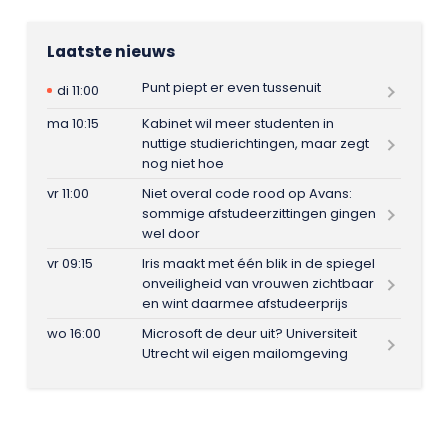
Laatste nieuws
Punt piept er even tussenuit
di 11:00
ma 10:15
Kabinet wil meer studenten in
nuttige studierichtingen, maar zegt
nog niet hoe
vr 11:00
Niet overal code rood op Avans:
sommige afstudeerzittingen gingen
wel door
vr 09:15
Iris maakt met één blik in de spiegel
onveiligheid van vrouwen zichtbaar
en wint daarmee afstudeerprijs
wo 16:00
Microsoft de deur uit? Universiteit
Utrecht wil eigen mailomgeving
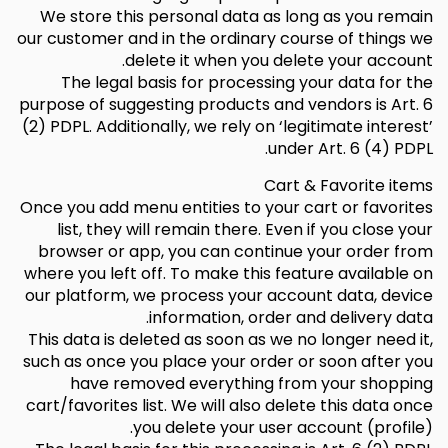
We store this personal data as long as you remain
our customer and in the ordinary course of things we
delete it when you delete your account.
The legal basis for processing your data for the
purpose of suggesting products and vendors is Art. 6
(2) PDPL. Additionally, we rely on ‘legitimate interest’
under Art. 6 (4) PDPL.
Cart & Favorite items
Once you add menu entities to your cart or favorites
list, they will remain there. Even if you close your
browser or app, you can continue your order from
where you left off. To make this feature available on
our platform, we process your account data, device
information, order and delivery data.
This data is deleted as soon as we no longer need it,
such as once you place your order or soon after you
have removed everything from your shopping
cart/favorites list. We will also delete this data once
you delete your user account (profile).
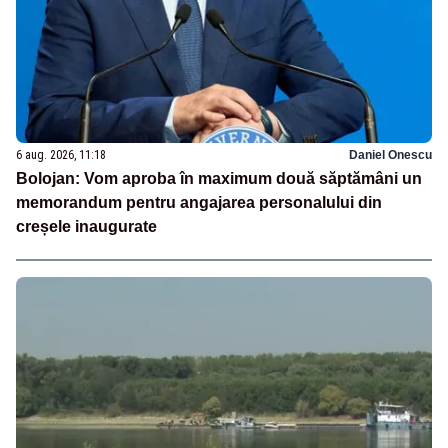
6 aug. 2026, 11:18
Daniel Onescu
Bolojan: Vom aproba în maximum două săptămâni un
memorandum pentru angajarea personalului din
creșele inaugurate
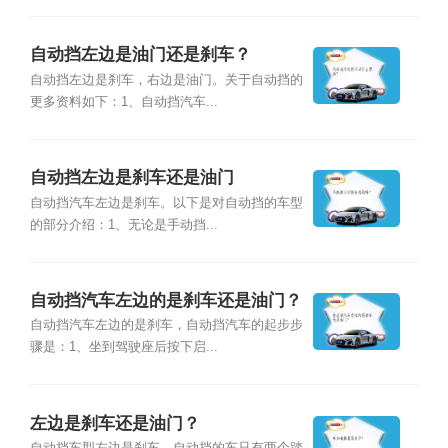
自动挡左边是油门还是刹车？
自动挡左边是刹车，右边是油门。关于自动挡的
更多资料如下：1、自动挡汽车...
自动挡左边是刹车还是油门
自动挡汽车左边是刹车。以下是对自动挡的车型
的部分介绍：1、无论是手动挡...
自动挡汽车左边的是刹车还是油门？
自动挡汽车左边的是刹车，自动挡汽车的起步步
骤是：1、坐到驾驶座后按下启...
左边是刹车还是油门？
□ □ □ □ □
Find and copy each line in the material above where the string "favorites" occurs.

YOUR RESPONSE:
Once you add menu entities to your cart or favorites
cart/favorites list. We will also delete this data once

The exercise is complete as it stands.